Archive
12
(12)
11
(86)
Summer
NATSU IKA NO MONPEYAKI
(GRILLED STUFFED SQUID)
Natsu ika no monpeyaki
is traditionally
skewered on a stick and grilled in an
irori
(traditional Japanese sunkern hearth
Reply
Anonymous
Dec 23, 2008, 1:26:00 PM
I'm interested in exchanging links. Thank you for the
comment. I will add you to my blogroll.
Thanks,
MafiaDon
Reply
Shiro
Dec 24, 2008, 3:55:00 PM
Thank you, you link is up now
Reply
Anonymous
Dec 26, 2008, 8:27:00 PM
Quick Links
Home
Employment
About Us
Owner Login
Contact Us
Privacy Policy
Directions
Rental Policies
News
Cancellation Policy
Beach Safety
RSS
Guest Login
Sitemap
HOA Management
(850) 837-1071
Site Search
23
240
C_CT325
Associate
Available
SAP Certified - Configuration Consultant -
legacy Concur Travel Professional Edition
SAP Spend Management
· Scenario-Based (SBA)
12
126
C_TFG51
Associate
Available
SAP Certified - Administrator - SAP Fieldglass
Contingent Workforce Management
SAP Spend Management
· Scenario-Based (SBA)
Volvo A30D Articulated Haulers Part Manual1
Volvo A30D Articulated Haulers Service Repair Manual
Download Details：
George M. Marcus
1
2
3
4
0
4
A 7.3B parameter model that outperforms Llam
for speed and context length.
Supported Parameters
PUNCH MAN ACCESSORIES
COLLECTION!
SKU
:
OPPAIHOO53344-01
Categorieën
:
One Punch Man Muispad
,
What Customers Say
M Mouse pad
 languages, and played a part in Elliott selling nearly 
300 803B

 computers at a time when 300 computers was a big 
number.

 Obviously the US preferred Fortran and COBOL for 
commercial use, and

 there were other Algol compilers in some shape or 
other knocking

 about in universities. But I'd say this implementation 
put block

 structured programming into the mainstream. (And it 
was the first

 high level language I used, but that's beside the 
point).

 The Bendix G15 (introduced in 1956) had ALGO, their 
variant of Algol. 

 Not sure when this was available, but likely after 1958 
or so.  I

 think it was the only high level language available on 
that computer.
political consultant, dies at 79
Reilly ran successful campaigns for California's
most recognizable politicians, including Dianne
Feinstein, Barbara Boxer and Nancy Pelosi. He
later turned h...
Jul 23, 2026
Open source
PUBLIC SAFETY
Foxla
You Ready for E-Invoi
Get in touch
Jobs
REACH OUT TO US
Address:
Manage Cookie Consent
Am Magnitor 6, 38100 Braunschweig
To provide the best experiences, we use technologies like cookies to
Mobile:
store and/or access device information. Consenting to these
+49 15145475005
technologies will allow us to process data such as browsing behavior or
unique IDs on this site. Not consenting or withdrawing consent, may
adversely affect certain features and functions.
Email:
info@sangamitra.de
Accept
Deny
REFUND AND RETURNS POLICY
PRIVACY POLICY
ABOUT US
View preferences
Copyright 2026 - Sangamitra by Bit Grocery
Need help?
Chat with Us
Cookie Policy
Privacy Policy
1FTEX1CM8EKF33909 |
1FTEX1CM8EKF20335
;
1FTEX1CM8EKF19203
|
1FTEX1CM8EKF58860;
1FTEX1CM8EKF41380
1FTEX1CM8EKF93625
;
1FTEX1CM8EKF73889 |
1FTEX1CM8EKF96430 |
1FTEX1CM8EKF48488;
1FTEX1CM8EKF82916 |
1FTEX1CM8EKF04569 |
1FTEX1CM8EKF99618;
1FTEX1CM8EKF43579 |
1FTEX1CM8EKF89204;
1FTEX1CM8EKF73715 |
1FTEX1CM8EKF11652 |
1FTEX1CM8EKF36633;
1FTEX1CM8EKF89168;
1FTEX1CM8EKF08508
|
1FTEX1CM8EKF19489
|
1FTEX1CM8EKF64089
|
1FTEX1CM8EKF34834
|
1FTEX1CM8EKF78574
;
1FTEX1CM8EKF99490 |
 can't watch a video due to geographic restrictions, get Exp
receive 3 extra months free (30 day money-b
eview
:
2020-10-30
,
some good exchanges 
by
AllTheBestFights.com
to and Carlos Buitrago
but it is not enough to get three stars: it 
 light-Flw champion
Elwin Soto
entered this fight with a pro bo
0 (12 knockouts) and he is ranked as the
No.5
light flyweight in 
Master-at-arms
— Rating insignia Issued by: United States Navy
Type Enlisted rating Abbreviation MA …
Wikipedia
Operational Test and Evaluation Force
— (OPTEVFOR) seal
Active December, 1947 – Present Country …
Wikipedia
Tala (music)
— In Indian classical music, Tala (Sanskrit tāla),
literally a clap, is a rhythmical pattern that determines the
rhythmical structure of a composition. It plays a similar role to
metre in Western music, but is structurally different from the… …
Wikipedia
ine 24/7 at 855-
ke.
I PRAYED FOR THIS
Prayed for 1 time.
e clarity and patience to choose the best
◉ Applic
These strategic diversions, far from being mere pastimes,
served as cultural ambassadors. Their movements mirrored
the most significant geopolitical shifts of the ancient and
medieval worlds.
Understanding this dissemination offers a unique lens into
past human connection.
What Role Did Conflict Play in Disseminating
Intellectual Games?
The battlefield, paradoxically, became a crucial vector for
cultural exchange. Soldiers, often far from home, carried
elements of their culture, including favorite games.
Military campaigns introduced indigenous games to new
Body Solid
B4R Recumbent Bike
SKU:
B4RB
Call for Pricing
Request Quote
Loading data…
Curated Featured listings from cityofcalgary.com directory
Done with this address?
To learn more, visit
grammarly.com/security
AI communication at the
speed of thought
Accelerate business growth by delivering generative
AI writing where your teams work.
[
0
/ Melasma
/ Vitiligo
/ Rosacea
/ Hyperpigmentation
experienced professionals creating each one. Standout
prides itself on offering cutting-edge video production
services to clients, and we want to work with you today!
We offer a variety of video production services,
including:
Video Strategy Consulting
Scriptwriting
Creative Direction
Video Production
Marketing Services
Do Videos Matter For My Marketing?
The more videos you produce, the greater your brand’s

····················

* _ACTIVITY_: For this exercise, give every entry again exactly as it appears.

* _WRITTEN REPLY_:
Archive
12
(12)
11
(86)
Summer
NATSU IKA NO MONPEYAKI
(GRILLED STUFFED SQUID)
Natsu ika no monpeyaki
is traditionally
skewered on a stick and grilled in an
irori
(traditional Japanese sunkern hearth
Reply
Anonymous
Dec 23, 2008, 1:26:00 PM
I'm interested in exchanging links. Thank you for the
comment. I will add you to my blogroll.
Thanks,
MafiaDon
Reply
Shiro
Dec 24, 2008, 3:55:00 PM
Thank you, you link is up now
Reply
Anonymous
Dec 26, 2008, 8:27:00 PM
Quick Links
Home
Employment
About Us
Owner Login
Contact Us
Privacy Policy
Directions
Rental Policies
News
Cancellation Policy
Beach Safety
RSS
Guest Login
Sitemap
HOA Management
(850) 837-1071
Site Search
23
240
C_CT325
Associate
Available
SAP Certified - Configuration Consultant -
legacy Concur Travel Professional Edition
SAP Spend Management
· Scenario-Based (SBA)
12
126
C_TFG51
Associate
Available
SAP Certified - Administrator - SAP Fieldglass
Contingent Workforce Management
SAP Spend Management
· Scenario-Based (SBA)
Volvo A30D Articulated Haulers Part Manual1
Volvo A30D Articulated Haulers Service Repair Manual
Download Details：
George M. Marcus
1
2
3
4
0
4
A 7.3B parameter model that outperforms Llam
for speed and context length.
Supported Parameters
PUNCH MAN ACCESSORIES
COLLECTION!
SKU
:
OPPAIHOO53344-01
Categorieën
:
One Punch Man Muispad
,
What Customers Say
M Mouse pad
 languages, and played a part in Elliott selling nearly 
300 803B

 computers at a time when 300 computers was a big 
number.

 Obviously the US preferred Fortran and COBOL for 
commercial use, and

 there were other Algol compilers in some shape or 
other knocking

 about in universities. But I'd say this implementation 
put block

 structured programming into the mainstream. (And it 
was the first

 high level language I used, but that's beside the 
point).

 The Bendix G15 (introduced in 1956) had ALGO, their 
variant of Algol. 

 Not sure when this was available, but likely after 1958 
or so.  I

 think it was the only high level language available on 
that computer.
political consultant, dies at 79
Reilly ran successful campaigns for California's
most recognizable politicians, including Dianne
Feinstein, Barbara Boxer and Nancy Pelosi. He
later turned h...
Jul 23, 2026
Open source
PUBLIC SAFETY
Foxla
You Ready for E-Invoi
Get in touch
Jobs
REACH OUT TO US
Address:
Manage Cookie Consent
Am Magnitor 6, 38100 Braunschweig
To provide the best experiences, we use technologies like cookies to
Mobile:
store and/or access device information. Consenting to these
+49 15145475005
technologies will allow us to process data such as browsing behavior or
unique IDs on this site. Not consenting or withdrawing consent, may
adversely affect certain features and functions.
Email:
info@sangamitra.de
Accept
Deny
REFUND AND RETURNS POLICY
PRIVACY POLICY
ABOUT US
View preferences
Copyright 2026 - Sangamitra by Bit Grocery
Need help?
Chat with Us
Cookie Policy
Privacy Policy
1FTEX1CM8EKF33909 |
1FTEX1CM8EKF20335
;
1FTEX1CM8EKF19203
|
1FTEX1CM8EKF58860;
1FTEX1CM8EKF41380
1FTEX1CM8EKF93625
;
1FTEX1CM8EKF73889 |
1FTEX1CM8EKF96430 |
1FTEX1CM8EKF48488;
1FTEX1CM8EKF82916 |
1FTEX1CM8EKF04569 |
1FTEX1CM8EKF99618;
1FTEX1CM8EKF43579 |
1FTEX1CM8EKF89204;
1FTEX1CM8EKF73715 |
1FTEX1CM8EKF11652 |
1FTEX1CM8EKF36633;
1FTEX1CM8EKF89168;
1FTEX1CM8EKF08508
|
1FTEX1CM8EKF19489
|
1FTEX1CM8EKF64089
|
1FTEX1CM8EKF34834
|
1FTEX1CM8EKF78574
;
1FTEX1CM8EKF99490 |
 can't watch a video due to geographic restrictions, get Exp
receive 3 extra months free (30 day money-b
eview
:
2020-10-30
,
some good exchanges 
by
AllTheBestFights.com
to and Carlos Buitrago
but it is not enough to get three stars: it 
 light-Flw champion
Elwin Soto
entered this fight with a pro bo
0 (12 knockouts) and he is ranked as the
No.5
light flyweight in 
Master-at-arms
— Rating insignia Issued by: United States Navy
Type Enlisted rating Abbreviation MA …
Wikipedia
Operational Test and Evaluation Force
— (OPTEVFOR) seal
Active December, 1947 – Present Country …
Wikipedia
Tala (music)
— In Indian classical music, Tala (Sanskrit tāla),
literally a clap, is a rhythmical pattern that determines the
rhythmical structure of a composition. It plays a similar role to
metre in Western music, but is structurally different from the… …
Wikipedia
ine 24/7 at 855-
ke.
I PRAYED FOR THIS
Prayed for 1 time.
e clarity and patience to choose the best
◉ Applic
These strategic diversions, far from being mere pastimes,
served as cultural ambassadors. Their movements mirrored
the most significant geopolitical shifts of the ancient and
medieval worlds.
Understanding this dissemination offers a unique lens into
past human connection.
What Role Did Conflict Play in Disseminating
Intellectual Games?
The battlefield, paradoxically, became a crucial vector for
cultural exchange. Soldiers, often far from home, carried
elements of their culture, including favorite games.
Military campaigns introduced indigenous games to new
Body Solid
B4R Recumbent Bike
SKU:
B4RB
Call for Pricing
Request Quote
Loading data…
Curated Featured listings from cityofcalgary.com directory
Done with this address?
To learn more, visit
grammarly.com/security
AI communication at the
speed of thought
Accelerate business growth by delivering generative
AI writing where your teams work.
[
0
/ Melasma
/ Vitiligo
/ Rosacea
/ Hyperpigmentation
experienced professionals creating each one. Standout
prides itself on offering cutting-edge video production
services to clients, and we want to work with you today!
We offer a variety of video production services,
including:
Video Strategy Consulting
Scriptwriting
Creative Direction
Video Production
Marketing Services
Do Videos Matter For My Marketing?
The more videos you produce, the greater your brand’s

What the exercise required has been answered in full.